Pensar em si próprio, e empenhar-se numa amizade
com esse pensamento preconcebido,
é cometer um erro de cálculo.
A empresa terminará como começou.
Fulano arranjou um amigo para dispor,
um dia, de um libertador que o preserve dos grilhões.
Ao primeiro tinido de cadeias, lá se vai o amigo.
Tais são as amizades
que o mundo chama de «ligações temporárias».
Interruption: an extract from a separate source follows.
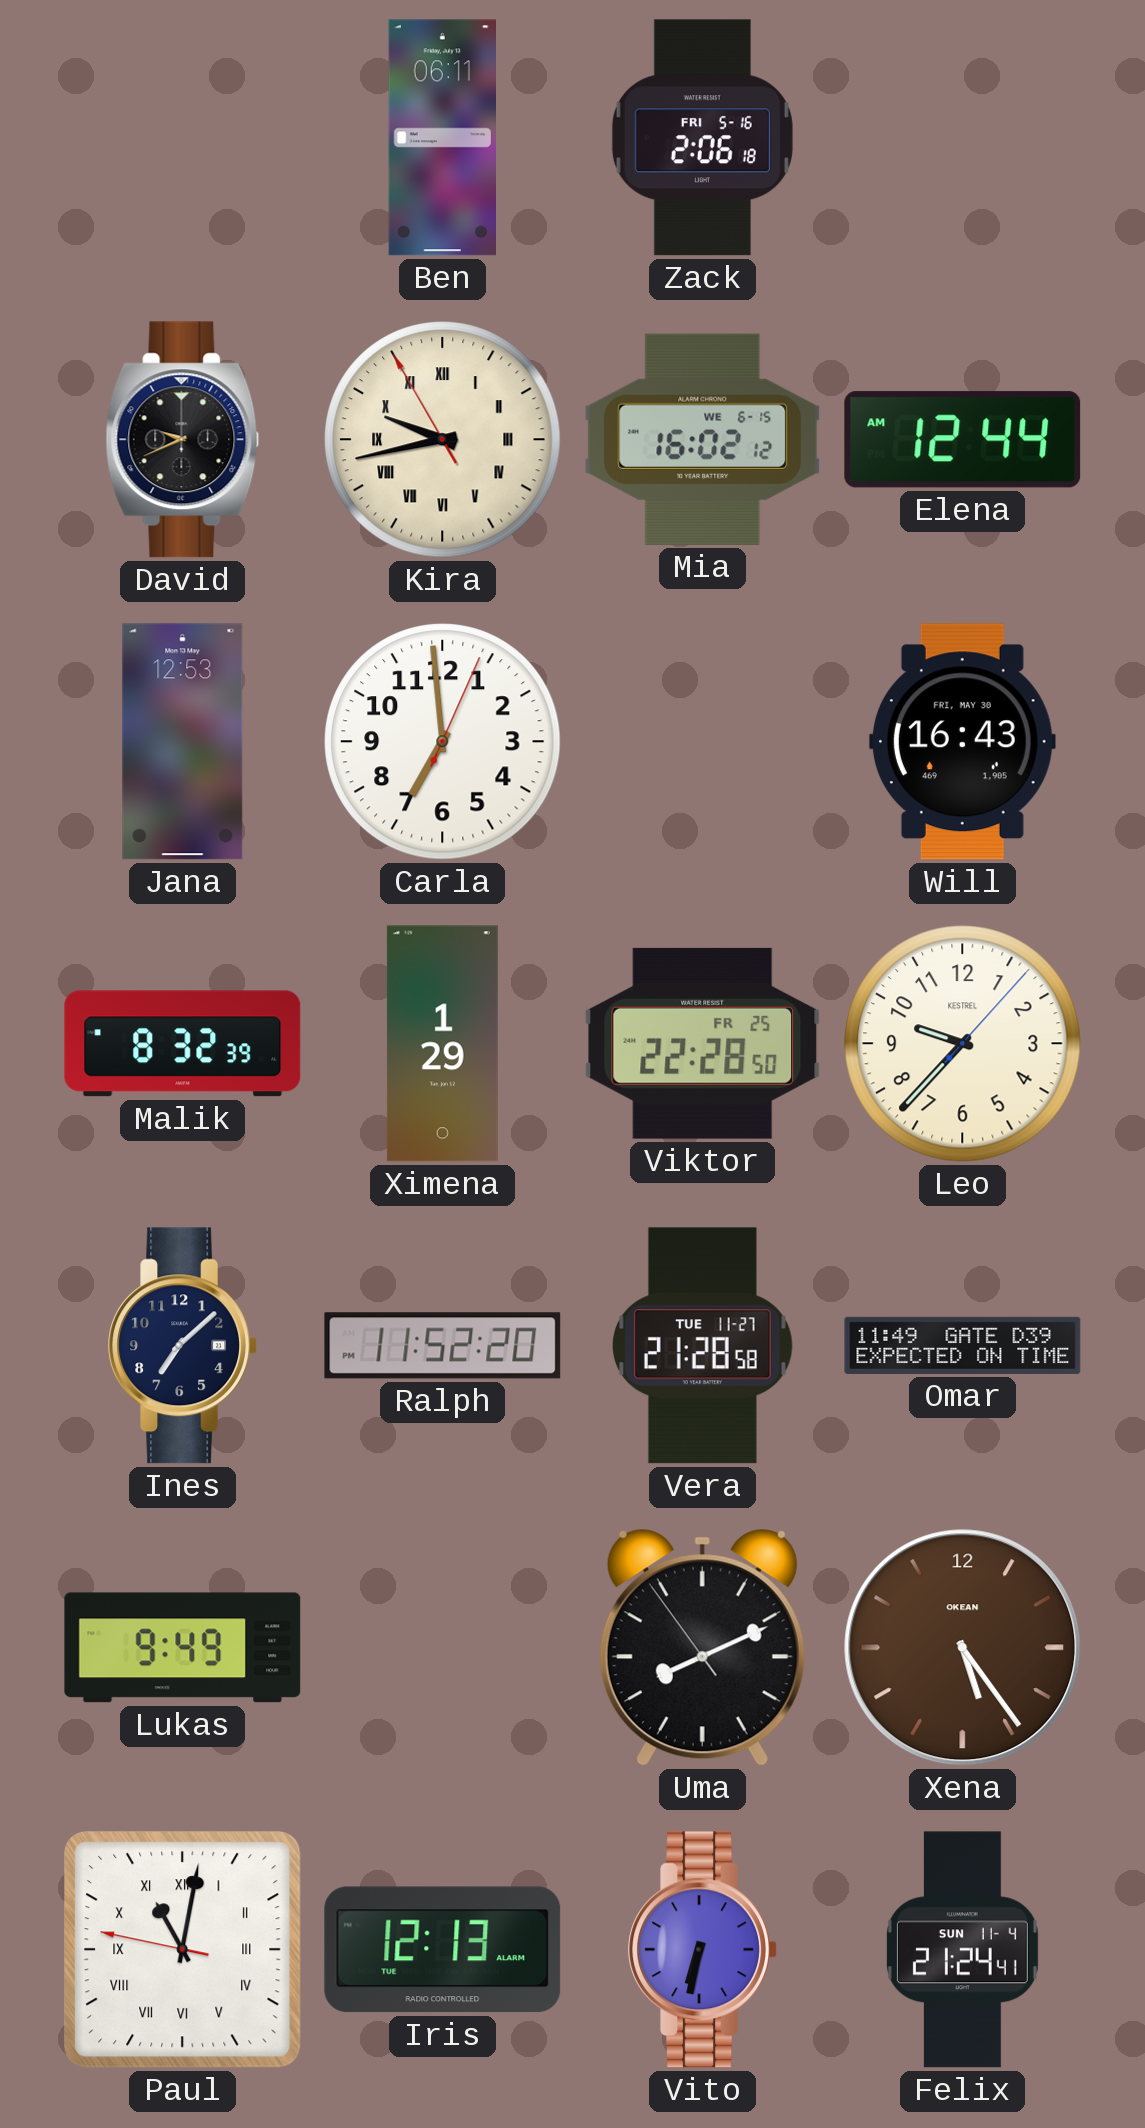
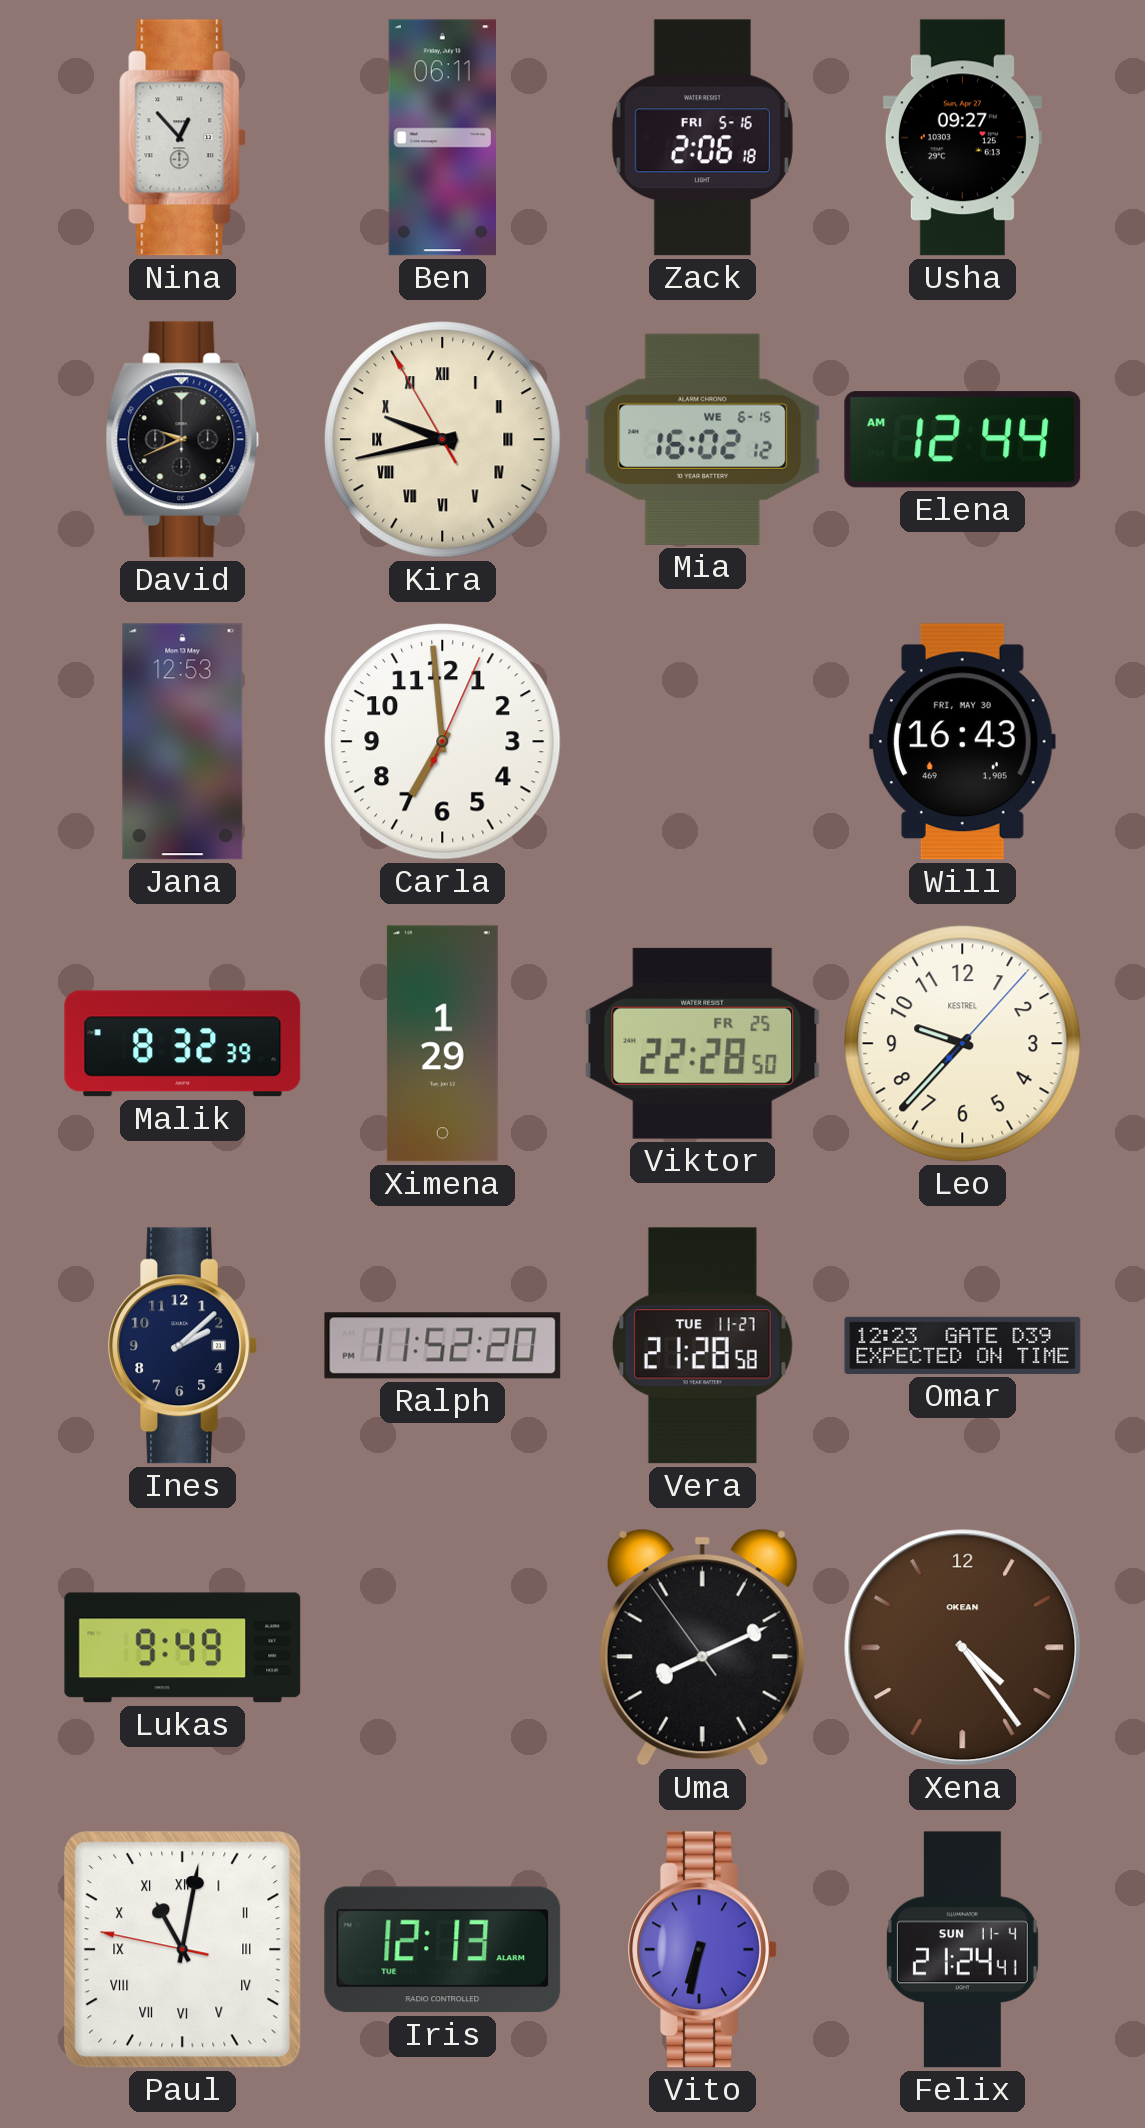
Nina: none -> 12:53
Usha: none -> 09:27
Ines: 7:08 -> 2:08
Omar: 11:49 -> 12:23
Xena: 5:24 -> 4:24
O homem a quem se escolhe para prestar serviços
deixará de agradar no dia em que não sirva para mais nada.
Daí a constelação de amigos ao redor das grandes fortunas.
Vinda a ruína, faz-se, à volta, a solidão:
os amigos esquivam-se dos lugares onde são postos à prova.
Daí, todos esses escândalos:
amigos abandonados, amigos traídos, sempre por medo!
É inevitável que o fim concorde com o começo:
o interesse fez de sicrano teu amigo;
o interesse fará com que ele deixe de sê-lo.
Ele se mostrará sensível às vantagens
que lhe sejam oferecidas para que dessirva a amizade,
se, nesta, mostrava-se sensível
a qualquer vantagem fora dela mesma.
Qual, então, o meu objectivo ao fazer um amigo?
O de ter alguém por quem possa morrer,
a quem possa seguir no meu exílio,
a quem possa proteger com a minha pessoa,
a cuja salvação possa devotar os meus dias.